*** Opening Data ***
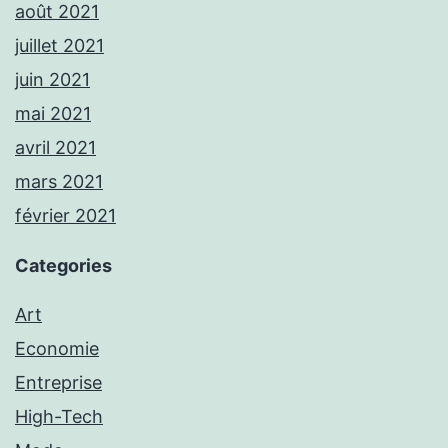
août 2021
juillet 2021
juin 2021
mai 2021
avril 2021
mars 2021
février 2021
Categories
Art
Economie
Entreprise
High-Tech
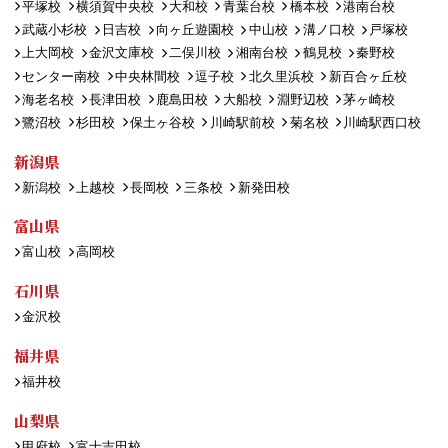
平塚校
横須賀中央校
大和校
青葉台校
橋本校
港南台校
武蔵小杉校
日吉校
向ヶ丘遊園校
中山校
溝ノ口校
戸塚校
上大岡校
金沢文庫校
二俣川校
湘南台校
鶴見校
秦野校
センター南校
中央林間校
逗子校
北久里浜校
新百合ヶ丘校
海老名校
長津田校
鹿島田校
大船校
淵野辺校
茅ヶ崎校
鷺沼校
杉田校
保土ヶ谷校
川崎駅前校
菊名校
川崎駅西口校
新潟県
新潟校
上越校
長岡校
三条校
新発田校
富山県
富山校
高岡校
石川県
金沢校
福井県
福井校
山梨県
甲府校
富士吉田校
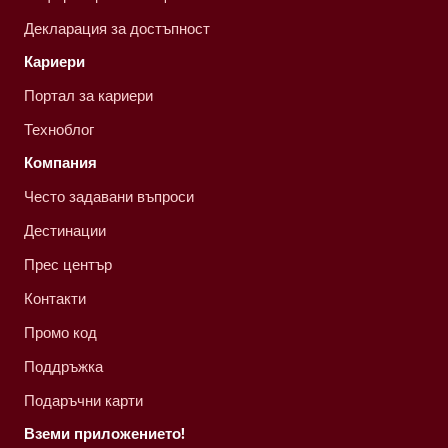
Декларация за достъпност
Кариери
Портал за кариери
Техноблог
Компания
Често задавани въпроси
Дестинации
Прес център
Контакти
Промо код
Поддръжка
Подаръчни карти
Вземи приложението!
*** Closing Data ***
Problem details: What is needed is the full material, retyped unchanged, with no pictures in it.

Exercise output:
août 2021
juillet 2021
juin 2021
mai 2021
avril 2021
mars 2021
février 2021
Categories
Art
Economie
Entreprise
High-Tech
平塚校
横須賀中央校
大和校
青葉台校
橋本校
港南台校
武蔵小杉校
日吉校
向ヶ丘遊園校
中山校
溝ノ口校
戸塚校
上大岡校
金沢文庫校
二俣川校
湘南台校
鶴見校
秦野校
センター南校
中央林間校
逗子校
北久里浜校
新百合ヶ丘校
海老名校
長津田校
鹿島田校
大船校
淵野辺校
茅ヶ崎校
鷺沼校
杉田校
保土ヶ谷校
川崎駅前校
菊名校
川崎駅西口校
新潟県
新潟校
上越校
長岡校
三条校
新発田校
富山県
富山校
高岡校
石川県
金沢校
福井県
福井校
山梨県
甲府校
富士吉田校
Декларация за достъпност
Кариери
Портал за кариери
Техноблог
Компания
Често задавани въпроси
Дестинации
Прес център
Контакти
Промо код
Поддръжка
Подаръчни карти
Вземи приложението!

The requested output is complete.